• What to work on: What the task requires is an exact printout of the listing below, pictures excluded.

BEGIN Exercise material

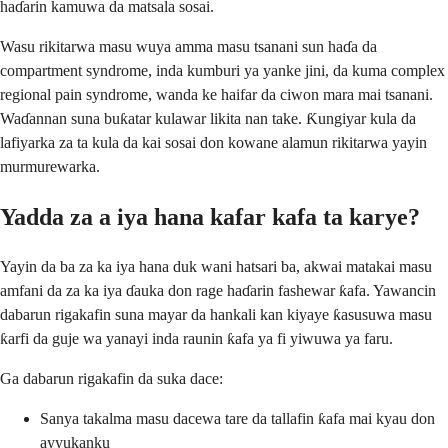
haɗarin kamuwa da matsala sosai.
Wasu rikitarwa masu wuya amma masu tsanani sun haɗa da
compartment syndrome, inda kumburi ya yanke jini, da kuma complex
regional pain syndrome, wanda ke haifar da ciwon mara mai tsanani.
Waɗannan suna buƙatar kulawar likita nan take. Ƙungiyar kula da
lafiyarka za ta kula da kai sosai don kowane alamun rikitarwa yayin
murmurewarka.
Yadda za a iya hana kafar kafa ta karye?
Yayin da ba za ka iya hana duk wani hatsari ba, akwai matakai masu
amfani da za ka iya ɗauka don rage haɗarin fashewar ƙafa. Yawancin
dabarun rigakafin suna mayar da hankali kan kiyaye ƙasusuwa masu
ƙarfi da guje wa yanayi inda raunin ƙafa ya fi yiwuwa ya faru.
Ga dabarun rigakafin da suka dace:
Sanya takalma masu dacewa tare da tallafin ƙafa mai kyau don
ayyukanku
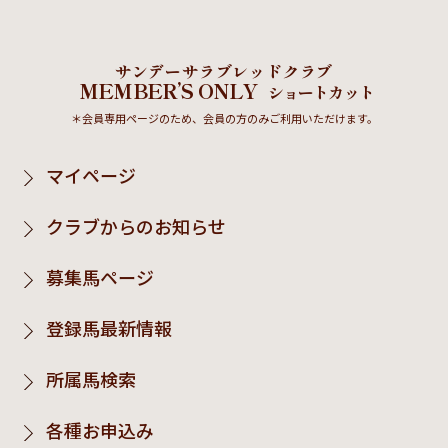
サンデーサラブレッドクラブ
MEMBER’S ONLY
ショートカット
＊会員専用ページのため、会員の方のみご利用いただけます。
マイページ
クラブからのお知らせ
募集馬ページ
登録馬最新情報
所属馬検索
各種お申込み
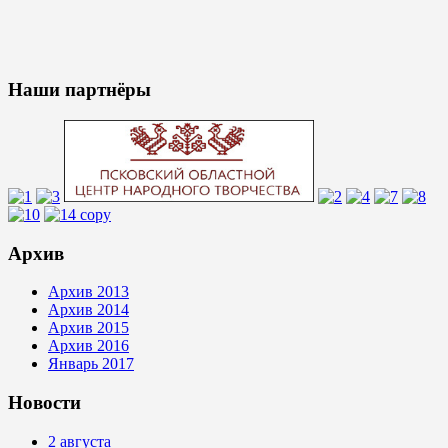
Наши партнёры
Архив
Архив 2013
Архив 2014
Архив 2015
Архив 2016
Январь 2017
Новости
2 августа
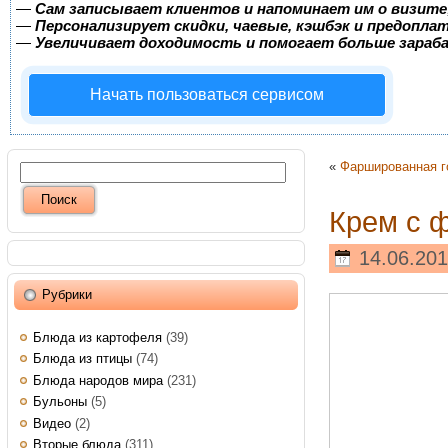
—
Сам записывает клиентов и напоминает им о визите
—
Персонализирует скидки, чаевые, кэшбэк и предопла
—
Увеличивает доходимость и помогает больше зара
Начать пользоваться сервисом
«
Фаршированная г
Крем с 
14.06.201
Рубрики
Блюда из картофеля
(39)
Блюда из птицы
(74)
Блюда народов мира
(231)
Бульоны
(5)
Видео
(2)
Вторые блюда
(311)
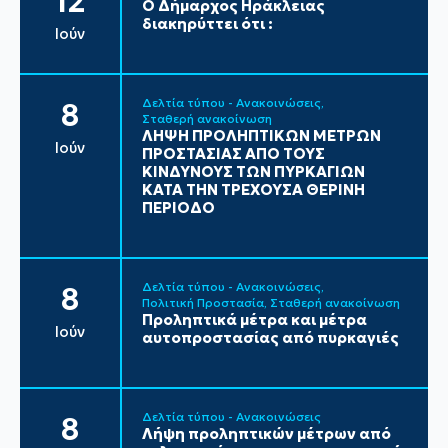
12
Ο Δήμαρχος Ηράκλειας
διακηρύττει ότι :
Ιούν
Δελτία τύπου - Ανακοινώσεις
8
Σταθερή ανακοίνωση
ΛΗΨΗ ΠΡΟΛΗΠΤΙΚΩΝ ΜΕΤΡΩΝ
Ιούν
ΠΡΟΣΤΑΣΙΑΣ ΑΠΟ ΤΟΥΣ
ΚΙΝΔΥΝΟΥΣ ΤΩΝ ΠΥΡΚΑΓΙΩΝ
ΚΑΤΑ ΤΗΝ ΤΡΕΧΟΥΣΑ ΘΕΡΙΝΗ
ΠΕΡΙΟΔΟ
Δελτία τύπου - Ανακοινώσεις
8
Πολιτική Προστασία
Σταθερή ανακοίνωση
Προληπτικά μέτρα και μέτρα
Ιούν
αυτοπροστασίας από πυρκαγιές
Δελτία τύπου - Ανακοινώσεις
8
Λήψη προληπτικών μέτρων από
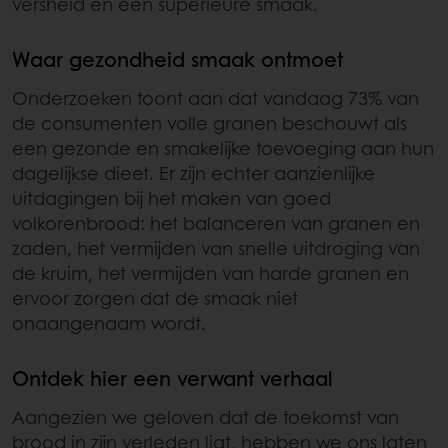
versheid en een superieure smaak.
Waar gezondheid smaak ontmoet
Onderzoeken toont aan dat vandaag 73% van
de consumenten volle granen beschouwt als
een gezonde en smakelijke toevoeging aan hun
dagelijkse dieet. Er zijn echter aanzienlijke
uitdagingen bij het maken van goed
volkorenbrood: het balanceren van granen en
zaden, het vermijden van snelle uitdroging van
de kruim, het vermijden van harde granen en
ervoor zorgen dat de smaak niet
onaangenaam wordt.
Ontdek hier een verwant verhaal
Aangezien we geloven dat de toekomst van
brood in zijn verleden ligt, hebben we ons laten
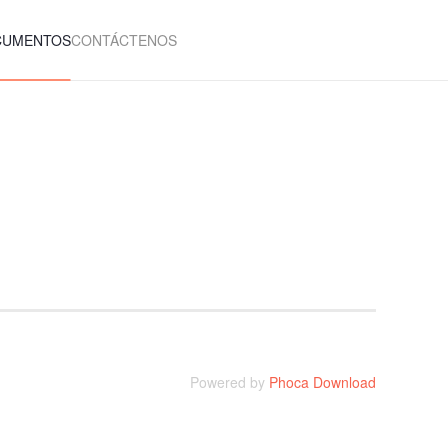
CUMENTOS
CONTÁCTENOS
Powered by
Phoca Download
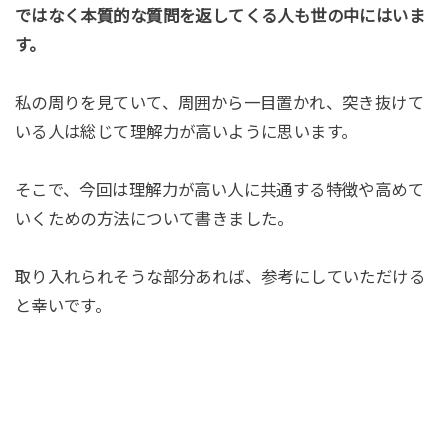
ではなく本質的な質問を返してくる人も世の中にはいま
す。
私の周りを見ていて、周囲から一目置かれ、突き抜けて
いる人は総じて理解力が高いように思います。
そこで、今回は理解力が高い人に共通する特徴や高めて
いくための方法について書きました。
取り入れられそうな部分あれば、参考にしていただける
と幸いです。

END Exercise material

• Exercise answer:
haɗarin kamuwa da matsala sosai.
Wasu rikitarwa masu wuya amma masu tsanani sun haɗa da
compartment syndrome, inda kumburi ya yanke jini, da kuma complex
regional pain syndrome, wanda ke haifar da ciwon mara mai tsanani.
Waɗannan suna buƙatar kulawar likita nan take. Ƙungiyar kula da
lafiyarka za ta kula da kai sosai don kowane alamun rikitarwa yayin
murmurewarka.
Yadda za a iya hana kafar kafa ta karye?
Yayin da ba za ka iya hana duk wani hatsari ba, akwai matakai masu
amfani da za ka iya ɗauka don rage haɗarin fashewar ƙafa. Yawancin
dabarun rigakafin suna mayar da hankali kan kiyaye ƙasusuwa masu
ƙarfi da guje wa yanayi inda raunin ƙafa ya fi yiwuwa ya faru.
Ga dabarun rigakafin da suka dace:
Sanya takalma masu dacewa tare da tallafin ƙafa mai kyau don
ayyukanku
サンデーサラブレッドクラブ
MEMBER’S ONLY
ショートカット
＊会員専用ページのため、会員の方のみご利用いただけます。
マイページ
クラブからのお知らせ
募集馬ページ
登録馬最新情報
所属馬検索
各種お申込み
Наши партнёры
Архив
Архив 2013
Архив 2014
Архив 2015
Архив 2016
Январь 2017
Новости
2 августа
—
Сам записывает клиентов и напоминает им о визите
—
Персонализирует скидки, чаевые, кэшбэк и предопла
—
Увеличивает доходимость и помогает больше зара
Начать пользоваться сервисом
«
Фаршированная г
Крем с 
14.06.201
Рубрики
Блюда из картофеля
(39)
Блюда из птицы
(74)
Блюда народов мира
(231)
Бульоны
(5)
Видео
(2)
Вторые блюда
(311)
12
Ο Δήμαρχος Ηράκλειας
διακηρύττει ότι :
Ιούν
Δελτία τύπου - Ανακοινώσεις
8
Σταθερή ανακοίνωση
ΛΗΨΗ ΠΡΟΛΗΠΤΙΚΩΝ ΜΕΤΡΩΝ
Ιούν
ΠΡΟΣΤΑΣΙΑΣ ΑΠΟ ΤΟΥΣ
ΚΙΝΔΥΝΟΥΣ ΤΩΝ ΠΥΡΚΑΓΙΩΝ
ΚΑΤΑ ΤΗΝ ΤΡΕΧΟΥΣΑ ΘΕΡΙΝΗ
ΠΕΡΙΟΔΟ
Δελτία τύπου - Ανακοινώσεις
8
Πολιτική Προστασία
Σταθερή ανακοίνωση
Προληπτικά μέτρα και μέτρα
Ιούν
αυτοπροστασίας από πυρκαγιές
Δελτία τύπου - Ανακοινώσεις
8
Λήψη προληπτικών μέτρων από
versheid en een superieure smaak.
Waar gezondheid smaak ontmoet
Onderzoeken toont aan dat vandaag 73% van
de consumenten volle granen beschouwt als
een gezonde en smakelijke toevoeging aan hun
dagelijkse dieet. Er zijn echter aanzienlijke
uitdagingen bij het maken van goed
volkorenbrood: het balanceren van granen en
zaden, het vermijden van snelle uitdroging van
de kruim, het vermijden van harde granen en
ervoor zorgen dat de smaak niet
onaangenaam wordt.
Ontdek hier een verwant verhaal
Aangezien we geloven dat de toekomst van
brood in zijn verleden ligt, hebben we ons laten
CUMENTOS
CONTÁCTENOS
Powered by
Phoca Download
ではなく本質的な質問を返してくる人も世の中にはいま
す。
私の周りを見ていて、周囲から一目置かれ、突き抜けて
いる人は総じて理解力が高いように思います。
そこで、今回は理解力が高い人に共通する特徴や高めて
いくための方法について書きました。
取り入れられそうな部分あれば、参考にしていただける
と幸いです。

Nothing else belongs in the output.